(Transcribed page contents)
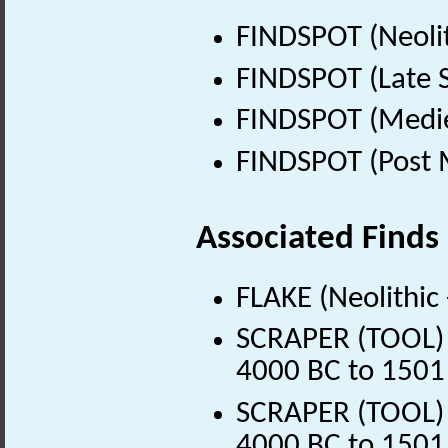
FINDSPOT (Neolit
FINDSPOT (Late 
FINDSPOT (Medie
FINDSPOT (Post 
Associated Finds
FLAKE (Neolithic
SCRAPER (TOOL) (
4000 BC to 1501
SCRAPER (TOOL) (
4000 BC to 1501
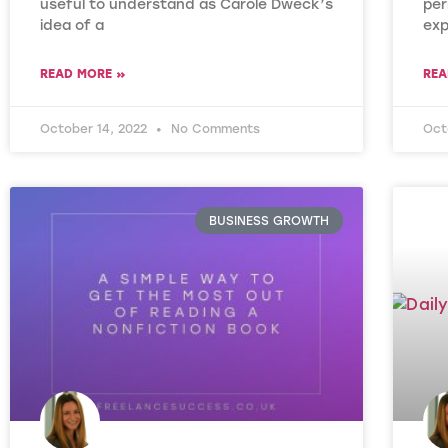
useful to understand as Carole Dweck’s
per
idea of a
exp
READ MORE »
REA
October 14, 2022
No Comments
Oct
BUSINESS GROWTH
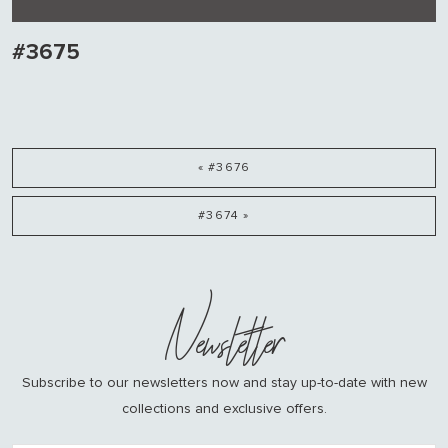
#3675
« #3676
#3674 »
Newsletter
Subscribe to our newsletters now and stay up-to-date with new
collections and exclusive offers.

## WHAT IS EXPECTED
Find the lines above holding the word "FINDSPOT" and show them.

## SOLUTION FOR THIS TASK
FINDSPOT (Neolit
FINDSPOT (Late 
FINDSPOT (Medie
FINDSPOT (Post 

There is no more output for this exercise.